HOW TO COMPLETE THIS TASK =
Transcribe the listing word for word, beginning at its first line and ending at the line containing "ventajas que pueden"; omit the pictures.

##############################

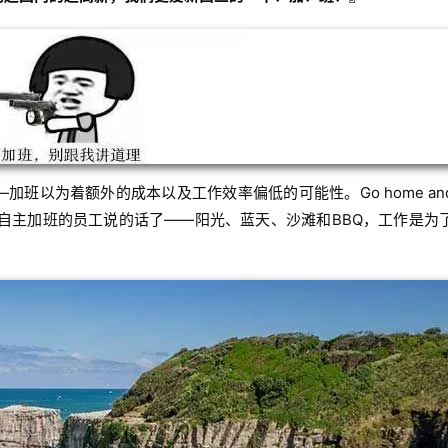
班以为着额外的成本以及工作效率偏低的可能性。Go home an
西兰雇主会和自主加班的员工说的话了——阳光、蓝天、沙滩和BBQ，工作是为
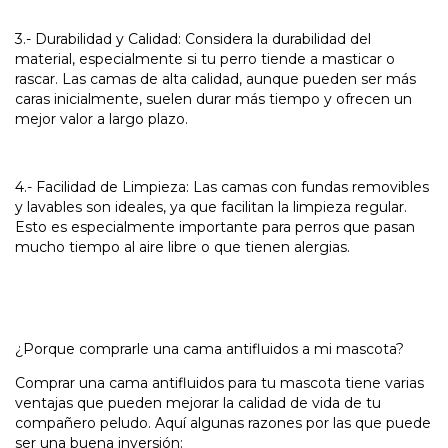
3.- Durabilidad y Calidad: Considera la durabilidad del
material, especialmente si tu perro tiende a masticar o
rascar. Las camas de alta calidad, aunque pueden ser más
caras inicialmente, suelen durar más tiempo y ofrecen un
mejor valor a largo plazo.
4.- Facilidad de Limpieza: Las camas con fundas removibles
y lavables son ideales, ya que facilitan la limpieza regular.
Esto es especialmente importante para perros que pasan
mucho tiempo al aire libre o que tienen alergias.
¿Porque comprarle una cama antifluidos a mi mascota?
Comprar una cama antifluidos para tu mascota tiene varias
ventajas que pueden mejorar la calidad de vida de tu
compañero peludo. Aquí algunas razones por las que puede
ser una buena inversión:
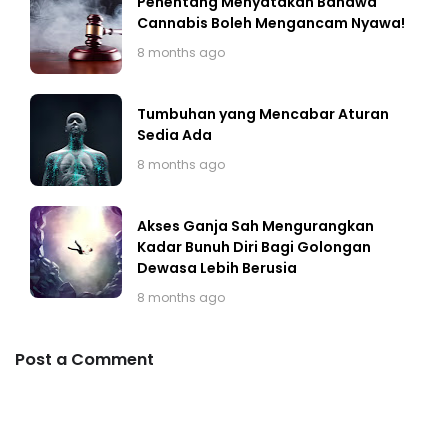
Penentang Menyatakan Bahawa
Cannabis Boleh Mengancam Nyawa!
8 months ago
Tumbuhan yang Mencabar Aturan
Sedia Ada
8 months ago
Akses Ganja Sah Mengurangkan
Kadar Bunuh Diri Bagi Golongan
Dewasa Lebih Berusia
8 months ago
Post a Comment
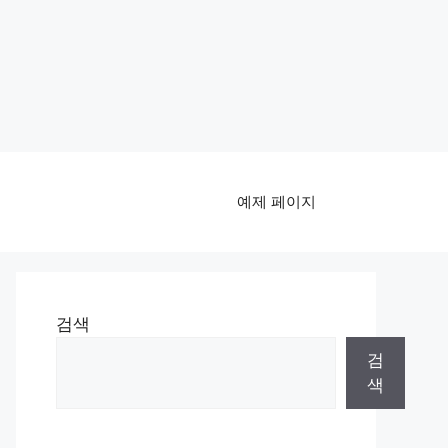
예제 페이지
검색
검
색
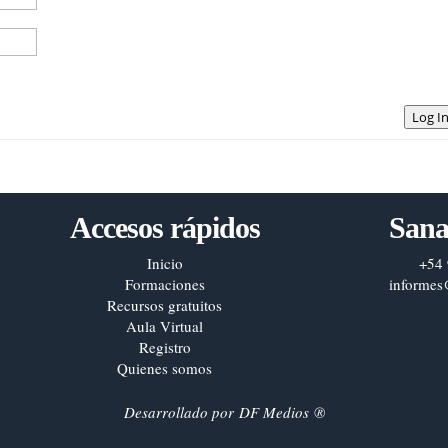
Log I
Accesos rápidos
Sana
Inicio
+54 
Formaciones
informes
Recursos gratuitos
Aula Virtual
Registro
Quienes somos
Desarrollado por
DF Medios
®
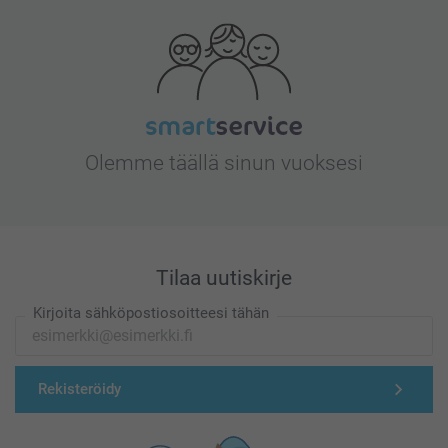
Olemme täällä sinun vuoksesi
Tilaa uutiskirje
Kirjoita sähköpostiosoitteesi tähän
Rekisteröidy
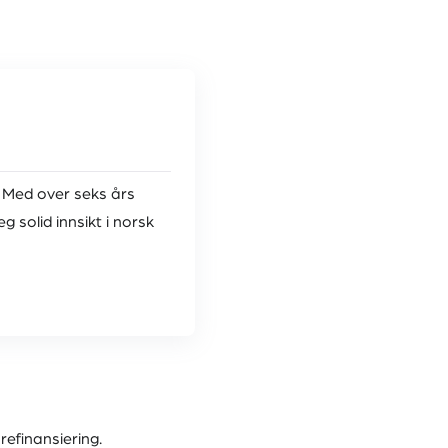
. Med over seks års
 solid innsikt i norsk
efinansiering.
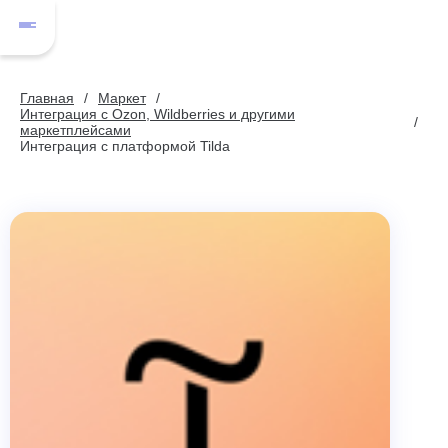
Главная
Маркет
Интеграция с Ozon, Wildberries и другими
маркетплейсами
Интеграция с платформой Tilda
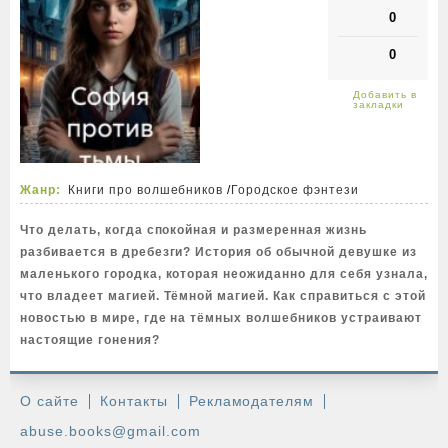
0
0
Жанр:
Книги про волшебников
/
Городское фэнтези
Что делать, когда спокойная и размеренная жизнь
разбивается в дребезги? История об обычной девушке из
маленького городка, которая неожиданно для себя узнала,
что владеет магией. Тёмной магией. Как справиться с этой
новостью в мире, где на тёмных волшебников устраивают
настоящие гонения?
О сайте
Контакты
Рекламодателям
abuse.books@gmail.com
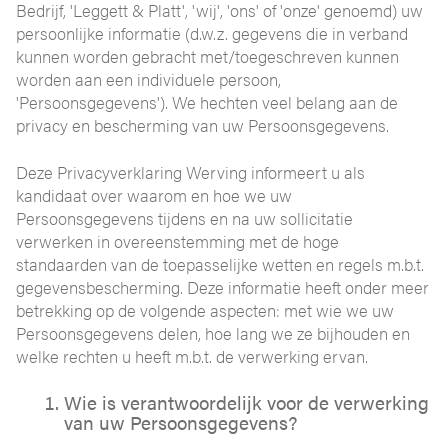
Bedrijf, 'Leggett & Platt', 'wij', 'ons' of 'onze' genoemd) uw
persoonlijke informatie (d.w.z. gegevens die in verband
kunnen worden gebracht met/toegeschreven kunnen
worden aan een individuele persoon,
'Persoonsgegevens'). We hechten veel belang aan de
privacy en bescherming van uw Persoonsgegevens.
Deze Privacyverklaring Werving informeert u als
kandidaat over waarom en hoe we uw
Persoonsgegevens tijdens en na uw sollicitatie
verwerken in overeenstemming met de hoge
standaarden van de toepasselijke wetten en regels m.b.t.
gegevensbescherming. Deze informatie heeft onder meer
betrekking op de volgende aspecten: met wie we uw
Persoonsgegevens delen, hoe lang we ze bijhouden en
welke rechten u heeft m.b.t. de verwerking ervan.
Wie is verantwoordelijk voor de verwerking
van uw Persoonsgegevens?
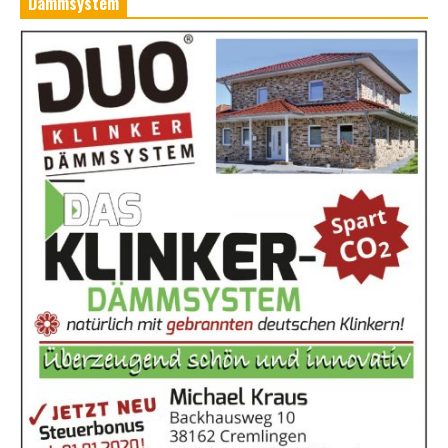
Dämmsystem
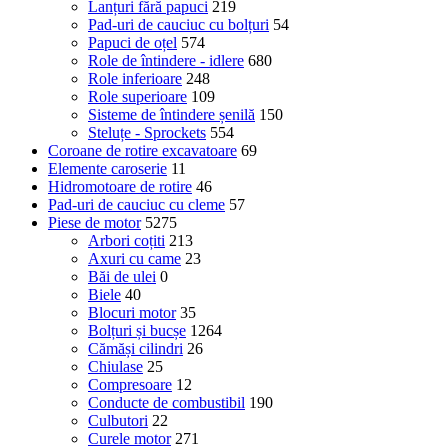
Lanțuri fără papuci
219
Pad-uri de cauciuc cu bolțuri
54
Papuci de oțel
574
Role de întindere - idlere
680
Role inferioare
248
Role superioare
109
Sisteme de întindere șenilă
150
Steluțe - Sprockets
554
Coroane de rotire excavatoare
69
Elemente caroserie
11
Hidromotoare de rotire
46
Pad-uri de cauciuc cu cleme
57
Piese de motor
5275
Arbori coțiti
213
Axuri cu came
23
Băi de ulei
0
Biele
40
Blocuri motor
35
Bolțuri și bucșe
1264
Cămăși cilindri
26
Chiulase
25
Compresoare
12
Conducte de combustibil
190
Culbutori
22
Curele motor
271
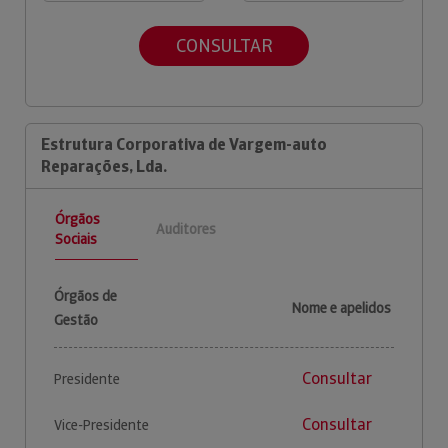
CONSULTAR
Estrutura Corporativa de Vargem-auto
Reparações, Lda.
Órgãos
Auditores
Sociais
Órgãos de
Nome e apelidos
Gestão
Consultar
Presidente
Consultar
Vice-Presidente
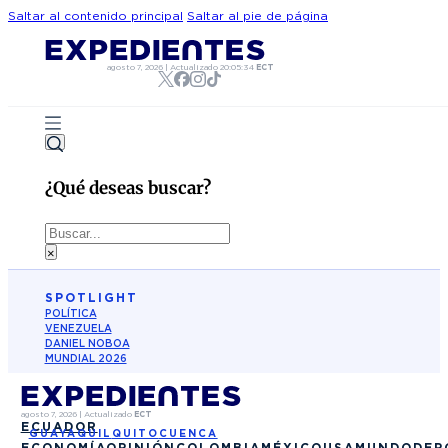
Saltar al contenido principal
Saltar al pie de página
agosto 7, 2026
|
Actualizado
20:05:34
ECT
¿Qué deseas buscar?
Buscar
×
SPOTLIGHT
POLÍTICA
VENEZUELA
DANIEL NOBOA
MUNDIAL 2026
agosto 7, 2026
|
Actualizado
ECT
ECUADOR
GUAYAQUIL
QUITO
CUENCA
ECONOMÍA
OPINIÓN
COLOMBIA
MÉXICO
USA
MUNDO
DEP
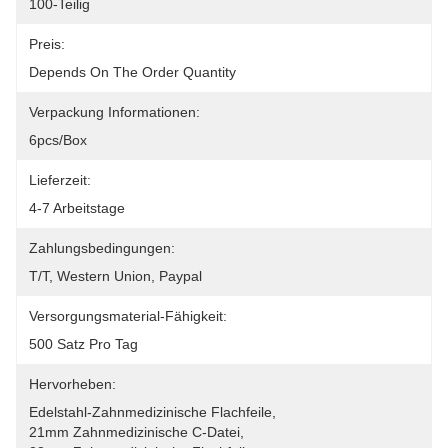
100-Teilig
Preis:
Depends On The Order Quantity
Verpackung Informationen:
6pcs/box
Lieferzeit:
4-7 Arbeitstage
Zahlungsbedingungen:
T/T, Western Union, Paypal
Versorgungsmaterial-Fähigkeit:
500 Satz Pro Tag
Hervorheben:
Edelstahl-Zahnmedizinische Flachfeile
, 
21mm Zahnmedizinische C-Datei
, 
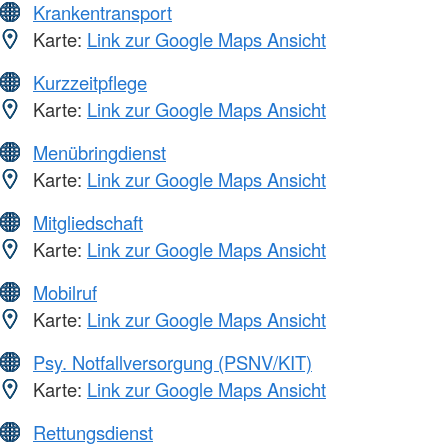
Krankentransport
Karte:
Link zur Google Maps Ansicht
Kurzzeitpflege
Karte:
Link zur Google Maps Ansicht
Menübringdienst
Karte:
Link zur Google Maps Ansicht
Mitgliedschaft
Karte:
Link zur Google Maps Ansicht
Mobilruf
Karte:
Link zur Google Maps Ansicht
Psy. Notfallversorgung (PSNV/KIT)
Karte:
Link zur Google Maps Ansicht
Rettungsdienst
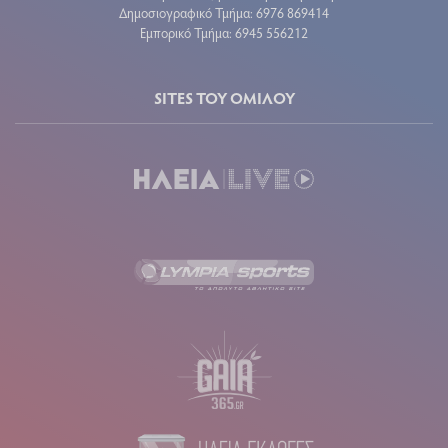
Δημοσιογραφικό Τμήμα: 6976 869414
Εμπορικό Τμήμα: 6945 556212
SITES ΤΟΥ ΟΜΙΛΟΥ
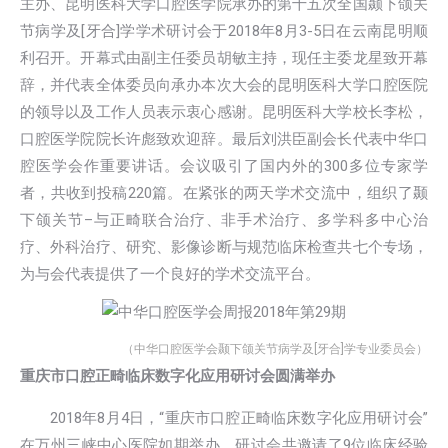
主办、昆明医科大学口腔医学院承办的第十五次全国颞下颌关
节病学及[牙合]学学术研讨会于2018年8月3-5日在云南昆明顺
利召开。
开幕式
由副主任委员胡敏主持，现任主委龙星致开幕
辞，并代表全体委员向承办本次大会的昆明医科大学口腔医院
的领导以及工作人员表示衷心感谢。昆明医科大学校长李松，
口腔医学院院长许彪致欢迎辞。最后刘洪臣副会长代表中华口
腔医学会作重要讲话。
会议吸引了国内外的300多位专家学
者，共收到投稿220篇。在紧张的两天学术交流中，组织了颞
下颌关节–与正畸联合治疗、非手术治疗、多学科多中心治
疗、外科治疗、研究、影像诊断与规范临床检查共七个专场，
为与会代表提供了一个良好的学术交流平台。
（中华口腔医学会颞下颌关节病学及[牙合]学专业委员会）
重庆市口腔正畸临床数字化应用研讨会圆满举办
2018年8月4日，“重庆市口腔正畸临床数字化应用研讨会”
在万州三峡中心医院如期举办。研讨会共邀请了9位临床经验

##############################

EXERCISE OUTPUT =
班以为着额外的成本以及工作效率偏低的可能性。Go home an
西兰雇主会和自主加班的员工说的话了——阳光、蓝天、沙滩和BBQ，工作是为
3.- Durabilidad y Calidad: Considera la durabilidad del
material, especialmente si tu perro tiende a masticar o
rascar. Las camas de alta calidad, aunque pueden ser más
caras inicialmente, suelen durar más tiempo y ofrecen un
mejor valor a largo plazo.
4.- Facilidad de Limpieza: Las camas con fundas removibles
y lavables son ideales, ya que facilitan la limpieza regular.
Esto es especialmente importante para perros que pasan
mucho tiempo al aire libre o que tienen alergias.
¿Porque comprarle una cama antifluidos a mi mascota?
Comprar una cama antifluidos para tu mascota tiene varias
ventajas que pueden mejorar la calidad de vida de tu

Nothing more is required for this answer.